The entrepreneurship-aspect of Rover is what attracts many sitters to the platform.

“That’s one of the best things,” Rover.com CEO Aaron Easterly told us. “We love that we are able to provide people with the opportunity to become their own boss and ultimately start their own business.”

It’s really a pattern we’ve seen among companies like Rover that allow families to add incremental income with skills or products they already own. Room rental companies like Airbnb or ride-sharing startups like Lyft and Sidecar are good examples.

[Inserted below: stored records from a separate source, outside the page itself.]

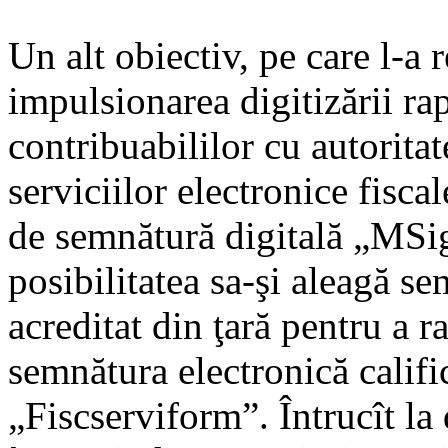
Un alt obiectiv, pe care l-a 
impulsionarea digitizării rap
contribuabililor cu autoritat
serviciilor electronice fis
de semnătură digitală „MSign
posibilitatea sa-şi aleagă s
acreditat din ţară pentru a r
semnătura electronică calific
„Fiscserviform”. Întrucît la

Much like Rover, companies like Lyft allow people to use products and skills they already have to run their own mini-businesses.  (Photo via the Lyft blog)
Much like Rover, companies like Lyft allow people to use products and skills they already have to run their own mini-businesses. (Photo via the Lyft blog)

Like Tserng, many are simply quitting their full-time jobs altogether in favor of these new ways to make a living. While going from a full-time MD to a full-time Rover sitter is uncommon, Easterly said there are several former medical professionals making a “significant amount of money,” as Rover sitters. It’s reminiscent of the entrepreneurs in the 90s who jumped on the eBay train and made a good amount of money as third-party sellers.

Rover currently employs 30 and now has more than 25,000 sitters across the U.S. The company was started by venture capitalist Greg Gottesman at a Startup Weekend event in Seattle in 2011 and investors in the startup include Petco, Madrona Venture Group and Crunchfund.

Editor’s note: Tserng’s potential yearly salary from Rover was added to this story at 2:05 p.m. PT

Comments

  • http://walawrealty.com marc_h

    Does anybody else find this story a bit sad? I know money isn’t everything but $32 per day for 5 dogs every single day of the year is less than $60k/year. For a licensed doctor that seems like a pretty poor use of one’s skills. Admittedly, the ME’s office doesn’t sound like a dream job but I’d think there are other practice areas she could move towards.

  • Jenny Tate

    Medical educations are subsidized by society. In turn, MD’s
    are trained to serve the greater good so it is indeed sad to see a product of
    this expensive training abandon the field. There is a shortage of MD’s in rural
    and underserved urban areas such as South Side Chicago. If her choice was all
    about the money then this illustrates a dysfunction in the medical payment system.

    But my guess is that it goes deeper and this person was
    pushed into medicine by her tiger mom and was just not a very happy person in
    medicine. The spot she occupied in medical college and in residency was indeed wasted.

    But nothing is perfect and this shows that people can waste
    even the most expensive and time consuming educations.

    Good luck babysitting dogs. Not sure how long that will keep
    her happy though.

    • CarmichaelPatriot

      Dogs are a lot nicer to deal with on a daily basis than most people.

      Subsidized by society? How do you explain the massive student loan debts most doctors are saddled with?